What is being asked | Among the lines below, copy each one in which "пацієнта" appears.

┌─ Supplied material

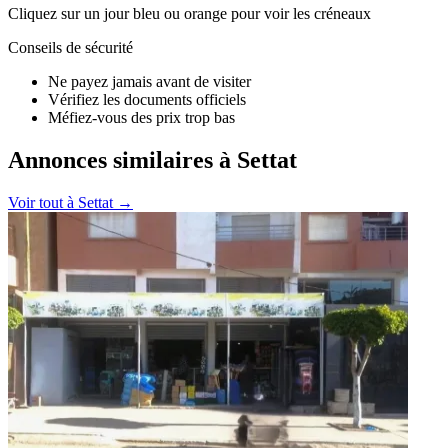
Cliquez sur un jour bleu ou orange pour voir les créneaux
Conseils de sécurité
Ne payez jamais avant de visiter
Vérifiez les documents officiels
Méfiez-vous des prix trop bas
Annonces similaires à Settat
Voir tout à
Settat
→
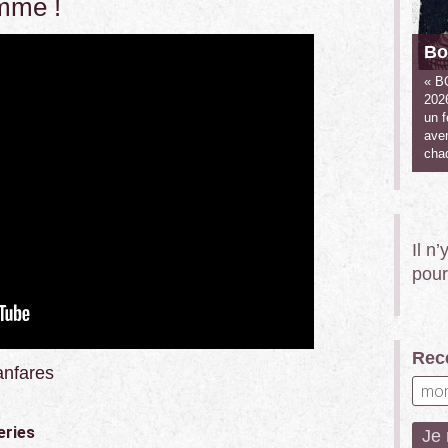
ammé !
Bo
« B
202
un 
aven
cha
Il n
pour
Rece
fanfares
eries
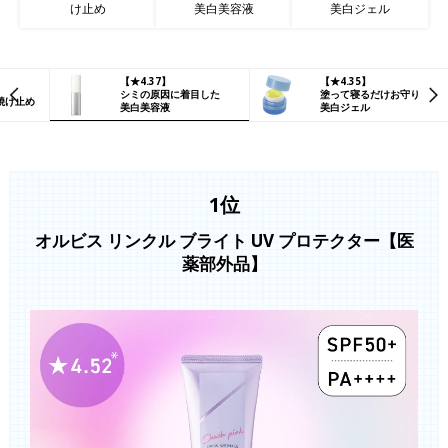
け止め
美白美容液
美白ジェル
【★4.37】
【★4.35】
シミの原因に着目した
塗って寝るだけお守り
焼け止め
美白美容液
美白ジェル
1位
オルビス リンクル ブライト UV プロテクター【医
薬部外品】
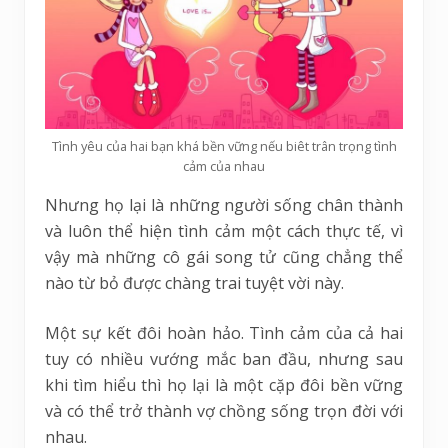
Tình yêu của hai bạn khá bền vững nếu biêt trân trọng tình
cảm của nhau
Nhưng họ lại là những người sống chân thành
và luôn thể hiện tình cảm một cách thực tế, vì
vậy mà những cô gái song tử cũng chẳng thể
nào từ bỏ được chàng trai tuyệt vời này.
Một sự kết đôi hoàn hảo. Tình cảm của cả hai
tuy có nhiều vướng mắc ban đầu, nhưng sau
khi tìm hiểu thì họ lại là một cặp đôi bền vững
và có thể trở thành vợ chồng sống trọn đời với
nhau.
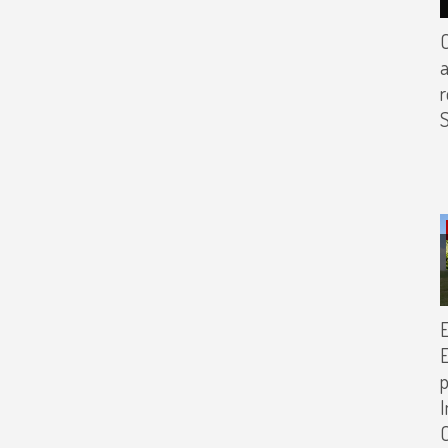
C
a
r
S
E
p
I
C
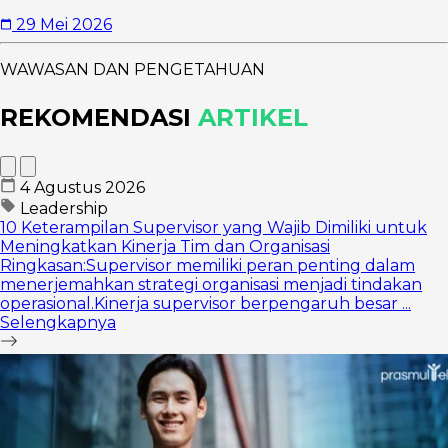
Berkelanjutan
29 Mei 2026
WAWASAN DAN PENGETAHUAN
REKOMENDASI
ARTIKEL
4 Agustus 2026
Leadership
10 Keterampilan Supervisor yang Wajib Dimiliki untuk
Meningkatkan Kinerja Tim dan Organisasi
Ringkasan:Supervisor memiliki peran penting dalam
menerjemahkan strategi organisasi menjadi tindakan
operasional.Kinerja supervisor berpengaruh besar ...
Selengkapnya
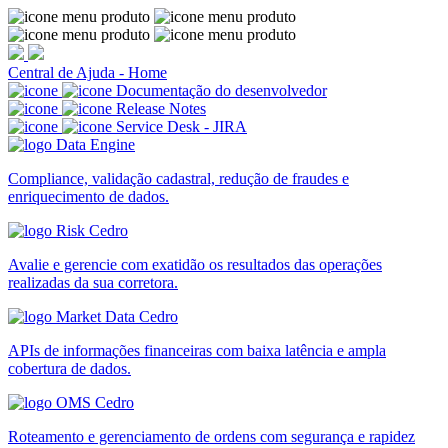
Central de Ajuda - Home
Documentação do desenvolvedor
Release Notes
Service Desk - JIRA
Compliance, validação cadastral, redução de fraudes e
enriquecimento de dados.
Avalie e gerencie com exatidão os resultados das operações
realizadas da sua corretora.
APIs de informações financeiras com baixa latência e ampla
cobertura de dados.
Roteamento e gerenciamento de ordens com segurança e rapidez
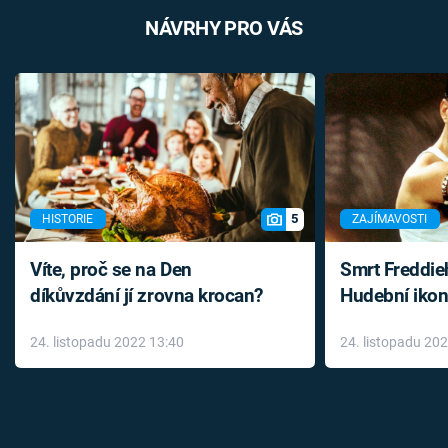
NÁVRHY PRO VÁS
5
HISTORIE
ZAJÍMAVOSTI
Víte, proč se na Den
Smrt Freddie
díkůvzdání jí zrovna krocan?
Hudební ikon
až do konce 
24. listopadu 2022 13:40
24. listopadu 20
léky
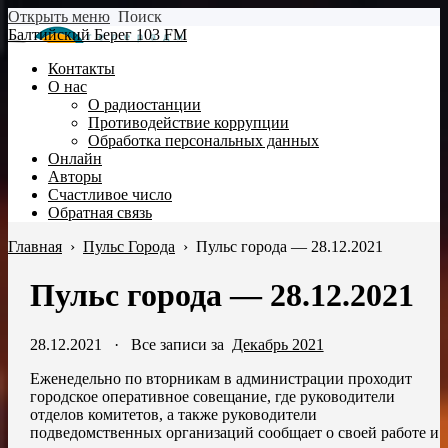
Открыть меню
Поиск
Балтийский Берег 103 FM
Контакты
О нас
О радиостанции
Противодействие коррупции
Обработка персональных данных
Онлайн
Авторы
Счастливое число
Обратная связь
Главная
›
Пульс Города
›
Пульс города — 28.12.2021
Пульс города — 28.12.2021
28.12.2021
·
Все записи за
Декабрь 2021
Еженедельно по вторникам в администрации проходит
городское оперативное совещание, где руководители
отделов комитетов, а также руководители
подведомственных организаций сообщает о своей работе и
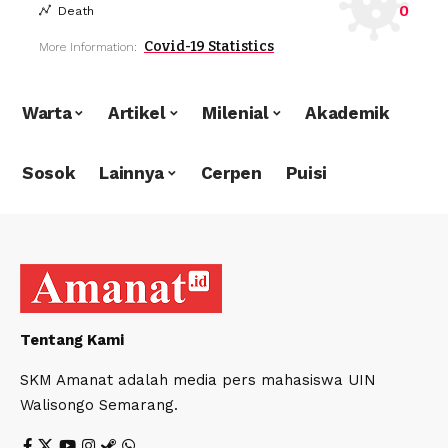
0
Death
Covid-19 Statistics
More Information:
Warta
Artikel
Milenial
Akademik
Sosok
Lainnya
Cerpen
Puisi
Tentang Kami
SKM Amanat adalah media pers mahasiswa UIN
Walisongo Semarang.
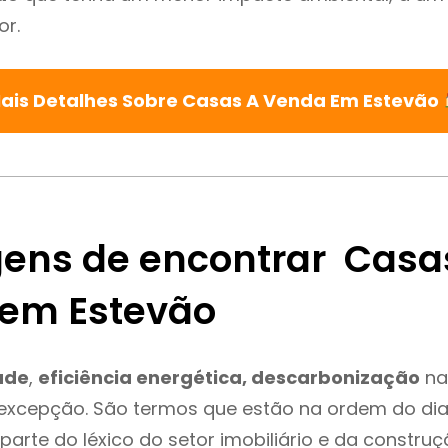
or.
ais Detalhes Sobre Casas A Venda Em Estevão
ens de encontrar Casa
em Estevão
ade
,
eficiência energética, descarbonização
na
 excepção. São termos que estão na ordem do di
parte do léxico do setor imobiliário e da constru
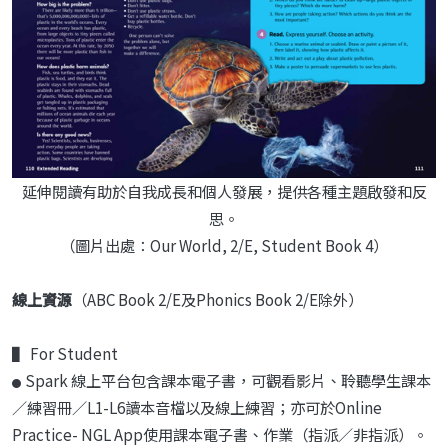
延伸閱讀有助於自我成長和個人發展，提供各種主題啟發和反
思。
（圖片出處：Our World, 2/E, Student Book 4）
線上資源
（ABC Book 2/E及Phonics Book 2/E除外）
▌ For Student
Spark 線上平台包含課本電子書，可觀看影片、聆聽學生課本
●
／練習冊／L1-L6讀本音檔以及線上練習；亦可於Online
Practice- NGL App使用課本電子書、作業（指派／非指派）。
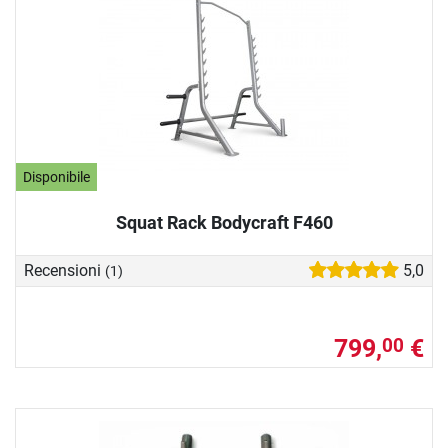
Disponibile
Squat Rack Bodycraft F460
Recensioni
5,0
(1)
799,
€
00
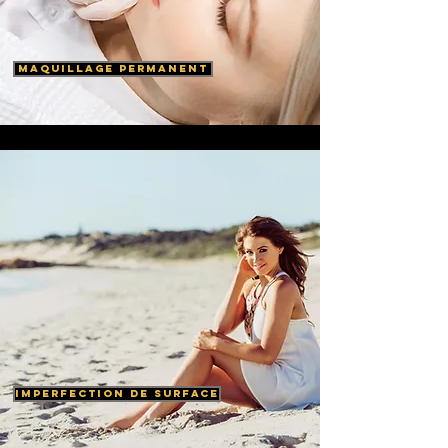
maquillage permanent
imperfection de surface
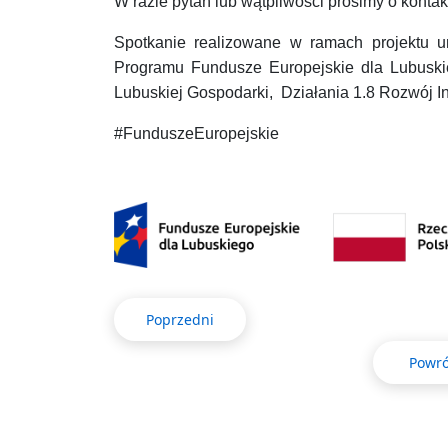
W razie pytań lub wątpliwości prosimy o konta
Spotkanie realizowane w ramach projektu u
Programu Fundusze Europejskie dla Lubuskie
Lubuskiej Gospodarki, Działania 1.8 Rozwój In
#FunduszeEuropejskie
Poprzedni
Powró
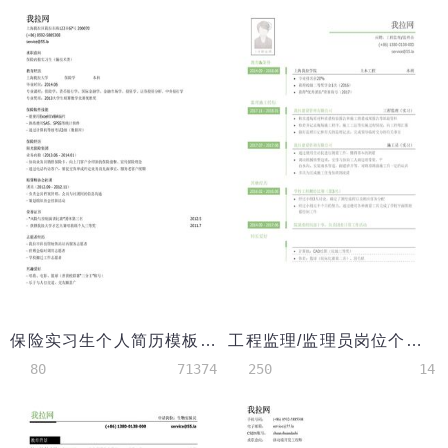
保险实习生个人简历模板（邮件版）
工程监理/监理员岗位个人简历模板
80
71374
250
14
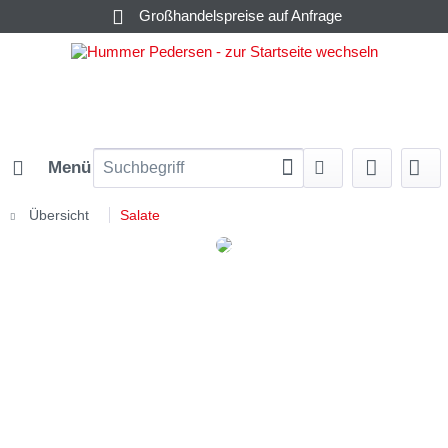
Großhandelspreise auf Anfrage
Menü
Übersicht
Salate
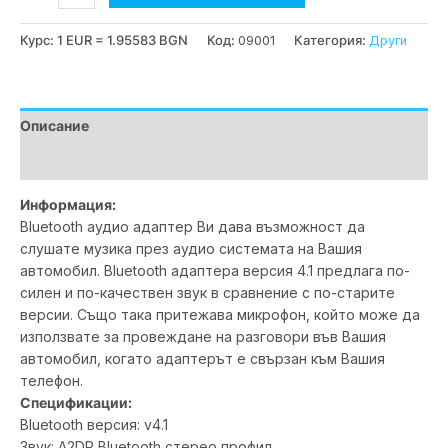
Курс: 1 EUR = 1.95583 BGN
Код:
09001
Категория:
Други
Описание
Допълнителна информация
Информация:
Bluetooth аудио адаптер Ви дава възможност да
слушате музика през аудио системата на Вашия
автомобил. Bluetooth адаптера версия 4.1 предлага по-
силен и по-качествен звук в сравнение с по-старите
версии. Също така притежава микрофон, който може да
използвате за провеждане на разговори във Вашия
автомобил, когато адаптерът е свързан към Вашия
телефон.
Спецификации:
Bluetooth версия: v4.1
Звук: A2DP Bluetooth стерео профил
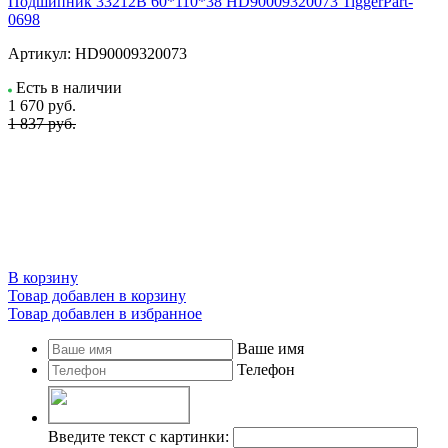
Подшипник 33212B 60*110*38 HD90009320073 TiggerPart-
0698
Артикул:
HD90009320073
Есть в наличии
1 670
руб.
1 837 руб.
В корзину
Товар добавлен в корзину
Товар добавлен в избранное
Ваше имя
Телефон
Введите текст с картинки:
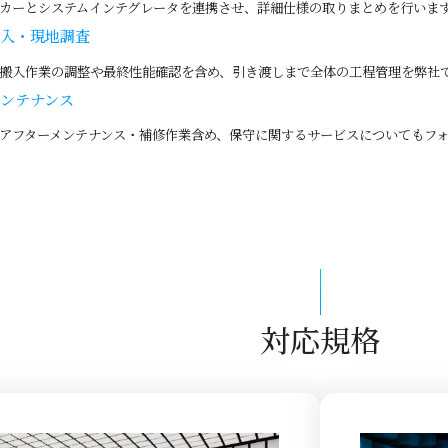
カーとシステムインテグレータを連携させ、詳細仕様の取りまとめを行いま
入・現地調査
搬入作業の調整や最終性能確認を含め、引き渡しまで全体の工程管理を弊社
ンテナンス
アフターメンテナンス・補修作業含め、保守に関するサービスについてもフ
対応規格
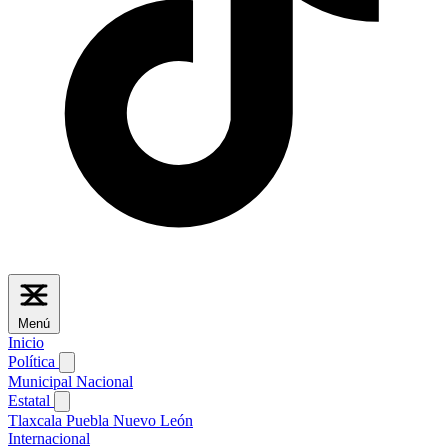
Menú
Inicio
Política
Municipal
Nacional
Estatal
Tlaxcala
Puebla
Nuevo León
Internacional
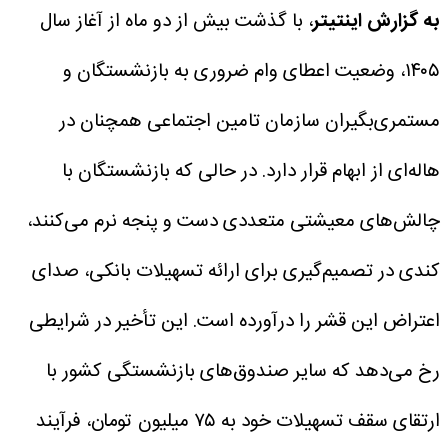
به گزارش اینتیتر
، با گذشت بیش از دو ماه از آغاز سال
۱۴۰۵، وضعیت اعطای وام ضروری به بازنشستگان و
مستمری‌بگیران سازمان تامین اجتماعی همچنان در
هاله‌ای از ابهام قرار دارد. در حالی که بازنشستگان با
چالش‌های معیشتی متعددی دست‌ و پنجه نرم می‌کنند،
کندی در تصمیم‌گیری برای ارائه تسهیلات بانکی، صدای
اعتراض این قشر را درآورده است.
این تأخیر در شرایطی
رخ می‌دهد که سایر صندوق‌های بازنشستگی کشور با
ارتقای سقف تسهیلات خود به ۷۵ میلیون تومان، فرآیند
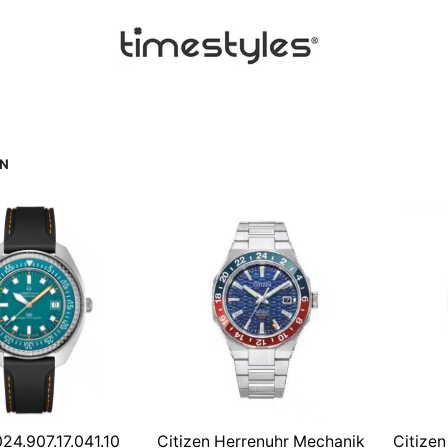
N
24.907.17.041.10
Citizen Herrenuhr Mechanik
Citize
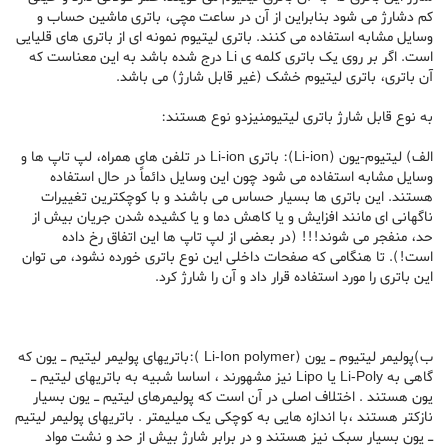
کم دشارژ می شود بنابراین از آن در ساعت مچی، باتری ماشین حساب و
وسایل مشابه استفاده می کنند. باتری لیتیوم نمونه ای از باتری های قلیایی
است. اگر بر روی یک باتری کلمه ی Li درج شده باشد به این معناست که
آن باتری، باتری لیتیوم خشک (غیر قابل شارژ) می باشد.
به نوع قابل شارژ باتری لیتیومنیزدو نوع هستند:
الف) لیتیوم-یون (Li-ion): باتری Li-ion در تلفن های همراه، لپ تاپ ها و
وسایل مشابه استفاده می شود چون این وسایل دائماً در حال استفاده
هستند. این باتری ها بسیار حساس می باشند و با کوچکترین تغییرات
ناگهانی ای مانند افزایش و یا کاهش دما و یا کشیده شدن جریان بیش از
حد، منفجر می شوند!!! (در بعضی از لپ تاپ ها این اتفاق رخ داده
است!). تا هنگامی که صفحات داخلی این نوع باتری خورده نشود، می توان
این باتری را مورد استفاده قرار داد و آن را شارژ کرد.
ب)پولیمر لیتیوم ـ یون (Li-Ion polymer ):باتریهای پولیمر لیتیم ـ یون که
گاهی به Li-Poly یا Lipo نیز مشهورند ، اساسا شبیه به باتریهای لیتیم ـ
یون هستند . اختلاف اصلی در آن است که پولیمرهای لیتیم ـ یون بسیار
نازکتر هستند ،با اندازه هایی به کوچکی یک میلیمتر . باتریهای پولیمر لیتیم
ـ یون بسیار سبک نیز هستند و در برابر شارژ بیش از حد و نشت مواد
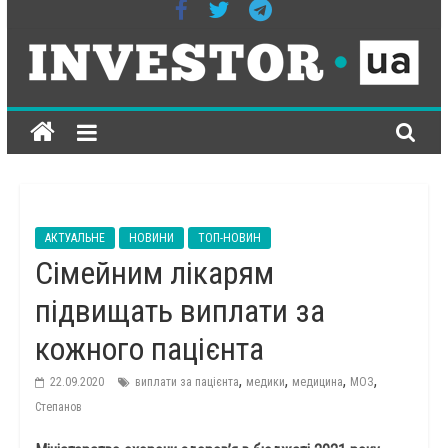
ІНВЕСТОР-
ЮА
всеукраїнське
інтернет-
АКТУАЛЬНЕ
НОВИНИ
ТОП-НОВИН
Сімейним лікарям
видання
на
підвищать виплати за
економічну
тематику
кожного пацієнта
,
,
,
,
22.09.2020
виплати за пацієнта
медики
медицина
МОЗ
Степанов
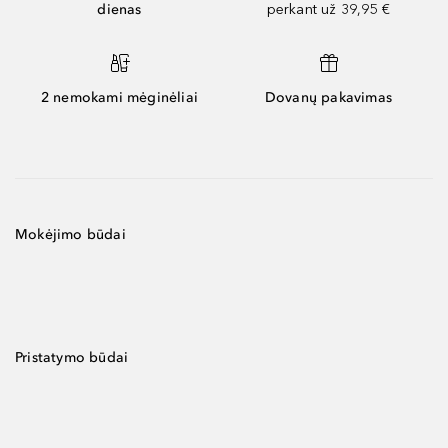
dienas
perkant už 39,95 €
2 nemokami mėginėliai
Dovanų pakavimas
Mokėjimo būdai
Pristatymo būdai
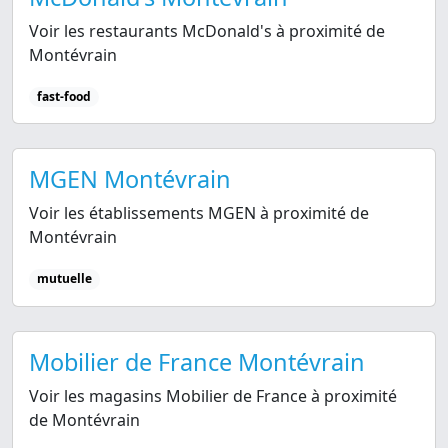
Voir les restaurants McDonald's à proximité de
Montévrain
fast-food
MGEN Montévrain
Voir les établissements MGEN à proximité de
Montévrain
mutuelle
Mobilier de France Montévrain
Voir les magasins Mobilier de France à proximité
de Montévrain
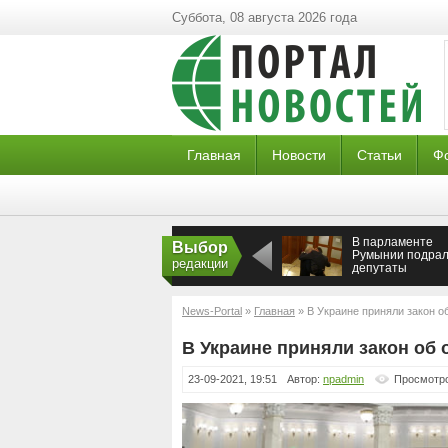
Суббота, 08 августа 2026 года
Главная
Новости
Статьи
Ф
В парламенте
Выбор
Румынии подрал
редакции
депутаты
News-Portal
»
Главная
» В Украине приняли закон о
В Украине приняли закон об 
23-09-2021, 19:51
Автор:
npadmin
Просмотро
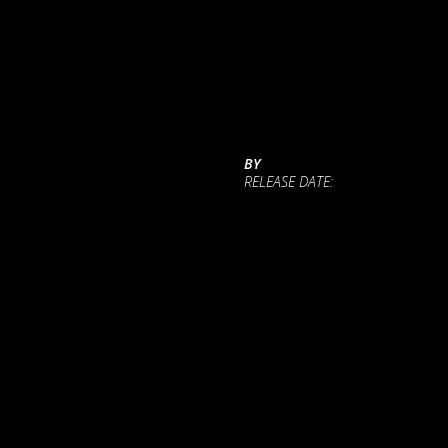
BY
RELEASE DATE:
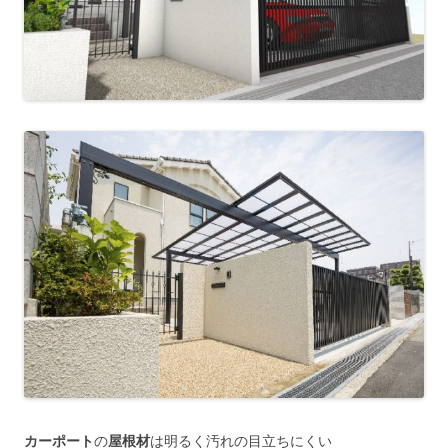
カーポート
の
屋根材
は明るく汚れの目立ちにくい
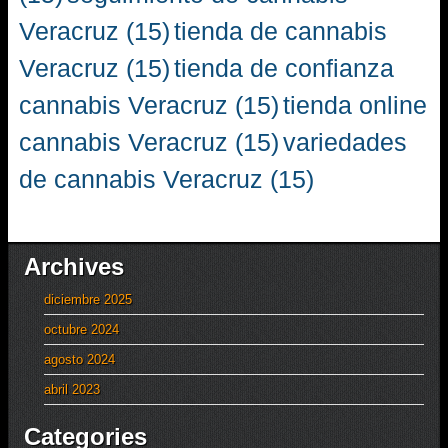
Veracruz
(15)
tienda de cannabis
Veracruz
(15)
tienda de confianza
cannabis Veracruz
(15)
tienda online
cannabis Veracruz
(15)
variedades
de cannabis Veracruz
(15)
Archives
diciembre 2025
octubre 2024
agosto 2024
abril 2023
Categories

└─

Solution to the exercise |
кожного пацієнта
виплати за пацієнта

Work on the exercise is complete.